What exactly does "explained variance" mean here? Does this mean how much the original feature influenced the variance of the newly calculated values?
Why is the noise variance 0 for the first example with 4 components?
What exactly are the components_
? Are they the n-dimensional eigenvectors?
F1 has the highest variance. How is this visible in the output of the PCA?

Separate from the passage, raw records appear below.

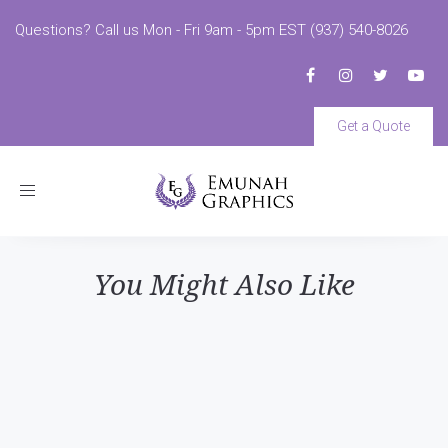
Questions? Call us Mon - Fri 9am - 5pm EST (937) 540-8026
Get a Quote
Toggle
navigation
You Might Also Like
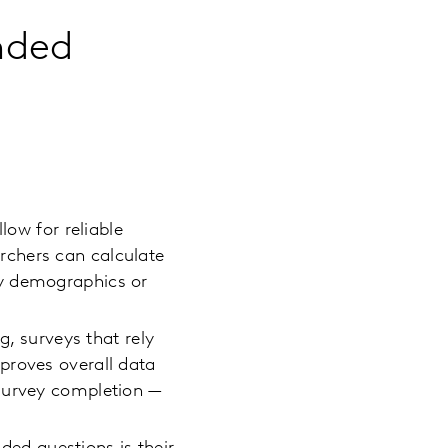
ended
low for reliable
rchers can calculate
by demographics or
, surveys that rely
proves overall data
 survey completion —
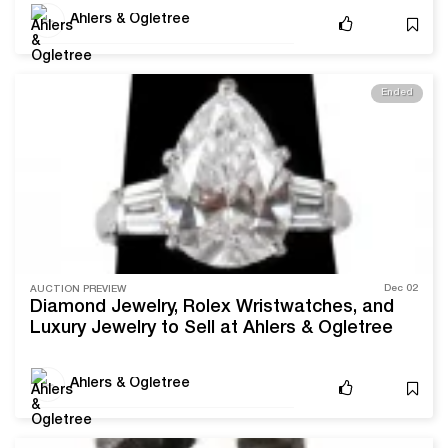
Necklace
Ahlers & Ogletree
Ended
Dec 02
AUCTION PREVIEW
Diamond Jewelry, Rolex Wristwatches, and
Luxury Jewelry to Sell at Ahlers & Ogletree
Ahlers & Ogletree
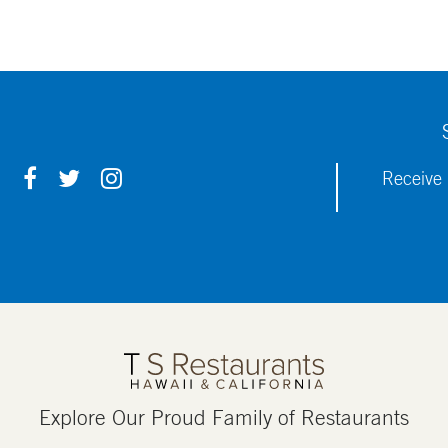
F
T
I
Receive 
A
W
N
C
I
S
E
T
T
B
T
A
O
E
G
O
R
R
K
A
M
Explore Our Proud Family of Restaurants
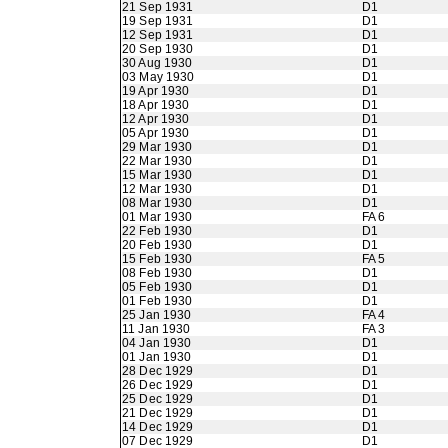
21 Sep 1931
D1
19 Sep 1931
D1
12 Sep 1931
D1
20 Sep 1930
D1
30 Aug 1930
D1
03 May 1930
D1
19 Apr 1930
D1
18 Apr 1930
D1
12 Apr 1930
D1
05 Apr 1930
D1
29 Mar 1930
D1
22 Mar 1930
D1
15 Mar 1930
D1
12 Mar 1930
D1
08 Mar 1930
D1
01 Mar 1930
FA 6
22 Feb 1930
D1
20 Feb 1930
D1
15 Feb 1930
FA 5
08 Feb 1930
D1
05 Feb 1930
D1
01 Feb 1930
D1
25 Jan 1930
FA 4
11 Jan 1930
FA 3
04 Jan 1930
D1
01 Jan 1930
D1
28 Dec 1929
D1
26 Dec 1929
D1
25 Dec 1929
D1
21 Dec 1929
D1
14 Dec 1929
D1
07 Dec 1929
D1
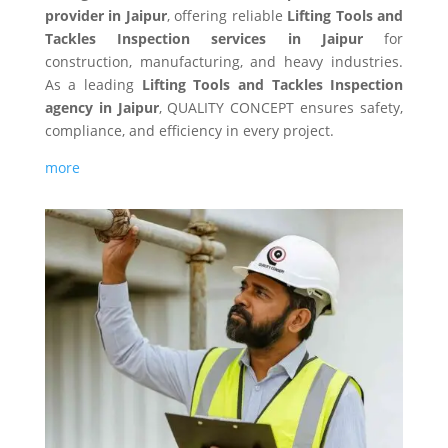
provider in Jaipur
, offering reliable
Lifting Tools and
Tackles Inspection services in Jaipur
for
construction, manufacturing, and heavy industries.
As a leading
Lifting Tools and Tackles Inspection
agency in Jaipur
, QUALITY CONCEPT ensures safety,
compliance, and efficiency in every project.
more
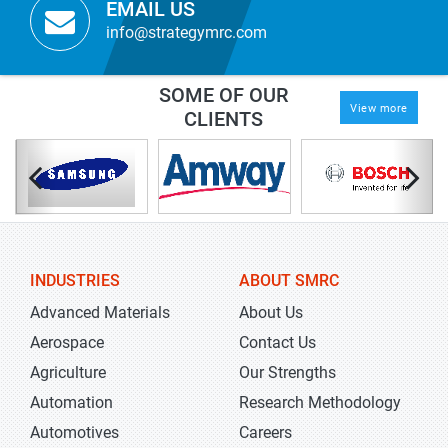
EMAIL US
info@strategymrc.com
SOME OF OUR
View more
CLIENTS
INDUSTRIES
ABOUT SMRC
Advanced Materials
About Us
Aerospace
Contact Us
Agriculture
Our Strengths
Automation
Research Methodology
Automotives
Careers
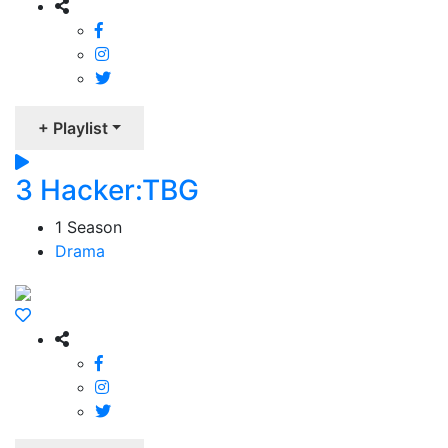
+ Playlist
3 Hacker:TBG
1 Season
Drama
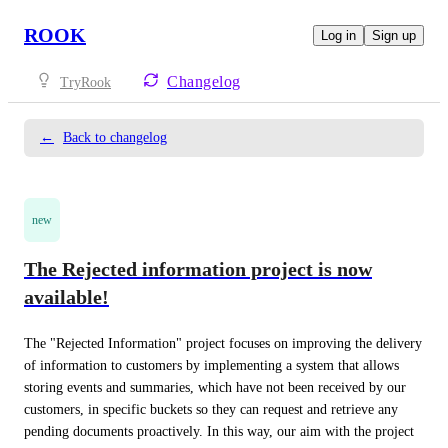
ROOK
Log in
Sign up
Changelog
TryRook
←
Back to changelog
new
The Rejected information project is now
available!
The "Rejected Information" project focuses on improving the delivery 
of information to customers by implementing a system that allows 
storing events and summaries, which have not been received by our 
customers, in specific buckets so they can request and retrieve any 
pending documents proactively. In this way, our aim with the project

PCA is feature transformation technique that rotates your original data dimensions and converts to to a new orthonormal feature space. In the new feature space, the principal components (the orthonormal eigenvectors of the z-score-normalized covariance matrix of your data) form the dimensions of the space. These components are the linear combinations of your original feature dimensions. Consider the following code, the dominant principal component PC1 (capturing the highest variance in the data) can be represented as a linear combinations of the features as PC1=-0.718162*F1+0.292697*F3-0.131601*F4
.
import pandas as pd
pd.DataFrame(pca.components_, columns=['PC1', 'PC2', 'PC3', 'PC4'], index=['F1', 'F2', 'F3', 'F4'])
# PC1 PC2 PC3 PC4
#F1 -0.718162 -0.682117 -0.081261 -0.111158
#F2 0.617457 -0.659969 0.372151 -0.211403
#F3 0.292697 -0.159279 -0.909427 -0.248801
#F4 -0.131601 0.271638 0.166864 -0.938643
What exactly does "explained variance" mean here? Does this mean how much the original feature influenced the variance of the newly calculated values?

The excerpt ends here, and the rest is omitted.